■ **Exercise instructions**
Each line in the entries that has the word "this" has to be copied.

[Input records — start]

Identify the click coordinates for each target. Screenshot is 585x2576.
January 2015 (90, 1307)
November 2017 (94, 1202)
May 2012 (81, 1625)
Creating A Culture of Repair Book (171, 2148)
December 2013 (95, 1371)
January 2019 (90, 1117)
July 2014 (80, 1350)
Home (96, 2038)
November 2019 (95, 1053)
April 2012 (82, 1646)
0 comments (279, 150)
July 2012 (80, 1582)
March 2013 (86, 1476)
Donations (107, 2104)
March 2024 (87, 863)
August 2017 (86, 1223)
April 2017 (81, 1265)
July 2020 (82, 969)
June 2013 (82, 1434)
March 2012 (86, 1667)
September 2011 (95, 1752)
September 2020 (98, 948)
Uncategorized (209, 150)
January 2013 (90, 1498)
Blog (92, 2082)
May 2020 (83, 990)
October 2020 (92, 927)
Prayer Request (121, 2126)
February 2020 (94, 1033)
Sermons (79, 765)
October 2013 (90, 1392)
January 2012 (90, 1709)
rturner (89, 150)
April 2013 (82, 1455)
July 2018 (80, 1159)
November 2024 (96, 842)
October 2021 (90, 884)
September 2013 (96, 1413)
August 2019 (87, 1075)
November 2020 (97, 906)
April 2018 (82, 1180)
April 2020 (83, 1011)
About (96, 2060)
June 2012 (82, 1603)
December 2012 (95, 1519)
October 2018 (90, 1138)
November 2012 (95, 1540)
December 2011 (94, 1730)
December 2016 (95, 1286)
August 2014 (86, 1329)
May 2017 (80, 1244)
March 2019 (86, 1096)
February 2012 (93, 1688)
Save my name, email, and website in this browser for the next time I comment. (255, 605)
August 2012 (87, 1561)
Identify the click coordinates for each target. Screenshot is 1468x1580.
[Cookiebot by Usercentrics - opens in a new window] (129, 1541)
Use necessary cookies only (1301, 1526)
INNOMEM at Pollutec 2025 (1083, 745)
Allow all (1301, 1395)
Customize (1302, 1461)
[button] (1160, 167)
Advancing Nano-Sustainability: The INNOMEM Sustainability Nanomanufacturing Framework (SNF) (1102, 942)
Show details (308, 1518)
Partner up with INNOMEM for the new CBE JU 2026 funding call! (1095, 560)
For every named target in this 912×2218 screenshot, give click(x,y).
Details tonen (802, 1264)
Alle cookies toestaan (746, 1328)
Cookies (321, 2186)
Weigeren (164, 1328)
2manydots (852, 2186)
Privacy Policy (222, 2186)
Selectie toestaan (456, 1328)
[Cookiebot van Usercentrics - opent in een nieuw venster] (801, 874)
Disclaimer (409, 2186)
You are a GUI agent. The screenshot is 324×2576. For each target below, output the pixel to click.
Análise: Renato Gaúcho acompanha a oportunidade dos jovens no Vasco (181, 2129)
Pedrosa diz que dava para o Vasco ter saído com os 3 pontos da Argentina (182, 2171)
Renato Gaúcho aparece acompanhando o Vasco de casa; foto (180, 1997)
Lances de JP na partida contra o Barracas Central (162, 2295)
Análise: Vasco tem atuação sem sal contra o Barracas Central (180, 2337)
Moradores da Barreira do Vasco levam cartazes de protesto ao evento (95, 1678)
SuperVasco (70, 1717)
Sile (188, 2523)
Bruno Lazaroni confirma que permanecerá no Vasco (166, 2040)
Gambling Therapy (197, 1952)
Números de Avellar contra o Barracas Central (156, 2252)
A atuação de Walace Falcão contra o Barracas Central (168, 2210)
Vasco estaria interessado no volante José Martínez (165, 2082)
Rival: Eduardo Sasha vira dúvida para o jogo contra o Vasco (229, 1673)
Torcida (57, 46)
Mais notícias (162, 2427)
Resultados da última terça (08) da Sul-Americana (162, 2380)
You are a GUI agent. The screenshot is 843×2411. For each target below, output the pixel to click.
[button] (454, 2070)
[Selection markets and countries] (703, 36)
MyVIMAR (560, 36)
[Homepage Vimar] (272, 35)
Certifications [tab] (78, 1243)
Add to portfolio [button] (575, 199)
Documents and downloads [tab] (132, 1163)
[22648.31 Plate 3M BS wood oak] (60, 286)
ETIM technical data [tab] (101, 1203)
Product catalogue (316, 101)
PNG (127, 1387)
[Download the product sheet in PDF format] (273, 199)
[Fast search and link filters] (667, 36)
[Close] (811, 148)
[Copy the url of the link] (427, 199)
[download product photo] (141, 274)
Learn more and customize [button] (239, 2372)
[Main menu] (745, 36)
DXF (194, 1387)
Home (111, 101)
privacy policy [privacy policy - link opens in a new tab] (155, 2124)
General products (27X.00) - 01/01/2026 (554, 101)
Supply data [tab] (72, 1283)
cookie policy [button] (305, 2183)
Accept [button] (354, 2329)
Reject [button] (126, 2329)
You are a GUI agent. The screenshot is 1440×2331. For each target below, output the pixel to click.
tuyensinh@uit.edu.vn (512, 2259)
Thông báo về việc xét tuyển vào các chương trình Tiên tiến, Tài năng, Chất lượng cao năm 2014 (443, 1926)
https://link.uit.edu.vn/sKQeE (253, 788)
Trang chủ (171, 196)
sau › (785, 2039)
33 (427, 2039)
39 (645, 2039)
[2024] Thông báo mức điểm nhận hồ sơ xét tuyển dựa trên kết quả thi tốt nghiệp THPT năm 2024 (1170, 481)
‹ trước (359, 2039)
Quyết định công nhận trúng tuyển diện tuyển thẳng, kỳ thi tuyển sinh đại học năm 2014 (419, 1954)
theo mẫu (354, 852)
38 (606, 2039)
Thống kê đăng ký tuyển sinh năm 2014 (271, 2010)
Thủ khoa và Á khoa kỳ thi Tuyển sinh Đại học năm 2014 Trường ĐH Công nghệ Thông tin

[Input records — finish]

■ **Exercise solution**
Save my name, email, and website in this browser for the next time I comment. (255, 605)
For every named target in this 912×2218 screenshot, give click(x,y).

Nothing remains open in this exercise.